Quality Checks

9.2. Quality Checks

Once your data are in a table and you understand the scope and granularity, it’s time to inspect for quality. You may have come across errors in the source as you examined and wrangled the file into a data frame. In this section, we describe how to continue this inspection and carry out a more comprehensive assessment of the quality of the features and their values. We consider quality from four vantage points:

  • Scope: Do the data match your understanding of the population?

  • Measurements and Values: Are the values reasonable?

  • Relationships: Are related features in agreement?

  • Analysis: Which features might be useful in a future analysis?

Quality based on scope

In Chapter 2, we addressed whether or not the data that have been collected can adequately address the problem at hand. There, we identified the target population, access frame, and sample in collecting the data. That framework helps us consider possible limitations that might impact the generalizability of our findings.

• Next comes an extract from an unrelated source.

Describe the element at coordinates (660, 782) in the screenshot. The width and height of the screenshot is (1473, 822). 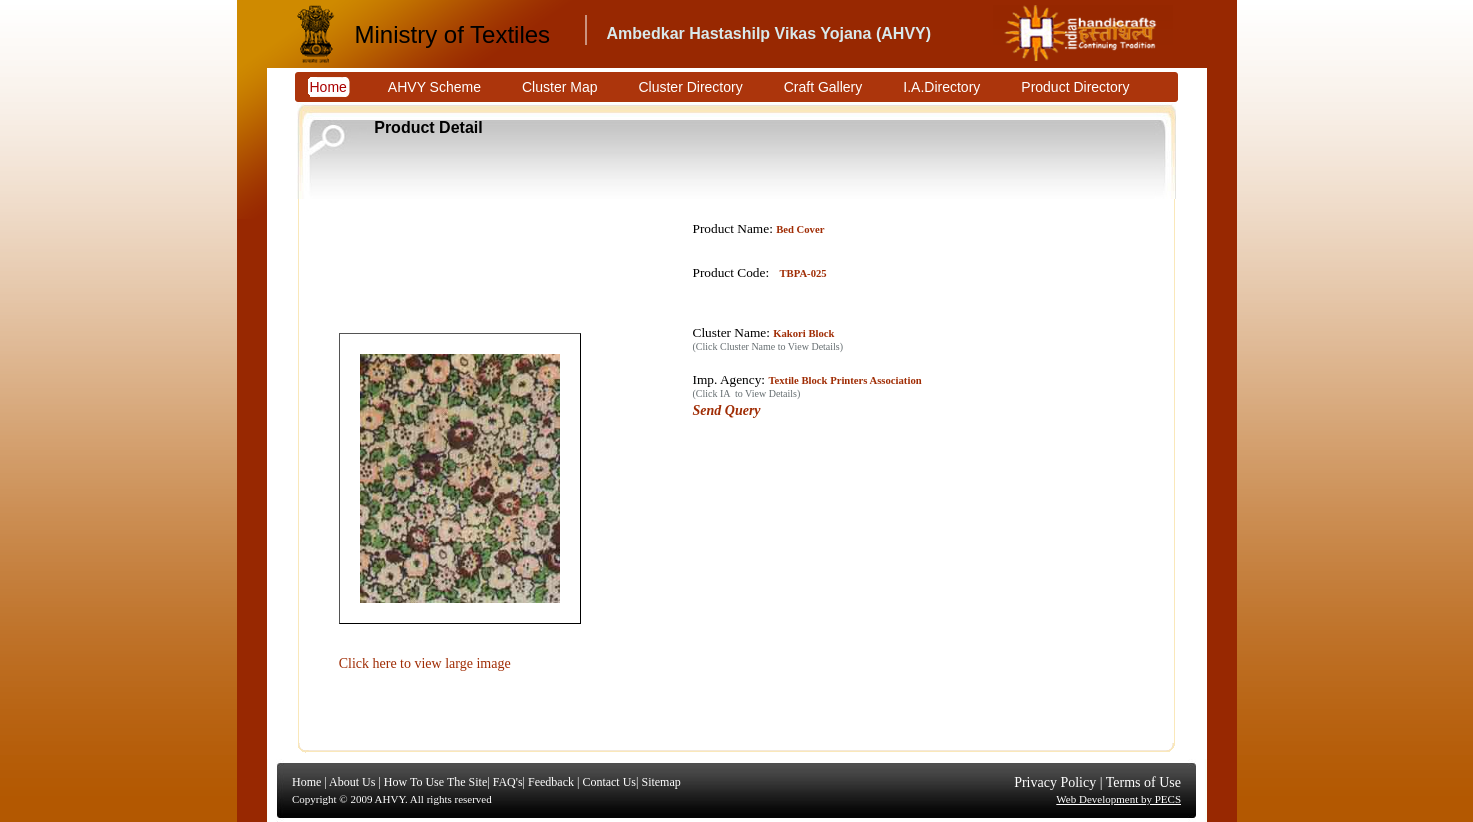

While these broader data scope considerations are important as we deliberate our final conclusions, they are also useful for checking data quality. For example, for the San Francisco restaurant inspections data introduced in Chapter 8, a side investigation tells us that zip codes in the city should start with 941. But, a quick check shows that several zip codes begin with other digits:

bus['postal_code'].value_counts().tail(10)
94621        1
94120        1
94066        1
            ..
941033148    1
941102019    1
Ca           1
Name: postal_code, Length: 10, dtype: int64

This cross-check with scope helps us spot potential problems.

As another example, a bit of background reading on atmospheric CO2 reveals that typical measurements are about 400 ppm worldwide. So we can check whether the monthly averages of CO2 at Mauna Loa lie between 300 to 450 ppm.

Quality of measurements and recorded values

We can use also check the quality of measurements by considering what might be a reasonable value for a feature. For example, imagine what might be a reasonable range for the number of violations in a restaurant inspection. Possibly, 0 to 5. Other checks can be based on common knowledge of ranges: a restaurant inspection score must be between 0 and 100; months run between 1 and 12. We can use documentation to tells us the expected values for a feature. For example, the type of emergency room visit in the DAWN survey, introduced in Chapter 8, has been coded as 1, 2, …, 8 (see Figure 9.1). So, we can confirm that all values for the type of visit are indeed integers between 1 and 8.

../../_images/DAWN_codebook.png

Fig. 9.1 Screenshot of the description of the CASETYPE variable in the DAWN survey. Notice that there are eight possible values for this feature. And to help in figuring out if we have properly read the data, we can check the counts for these eight values.

We also want to ensure that the data type matches our expectations. For example, we expect a price to be a number, whether or not it’s stored as integer, floating point, or string. Confirming that the units of measurement match what is expected can be another useful quality check to perform (for example weight values recorded in pounds, not kilograms). We can devise checks for all of these situations.

Other checks can be devised by comparing two related features.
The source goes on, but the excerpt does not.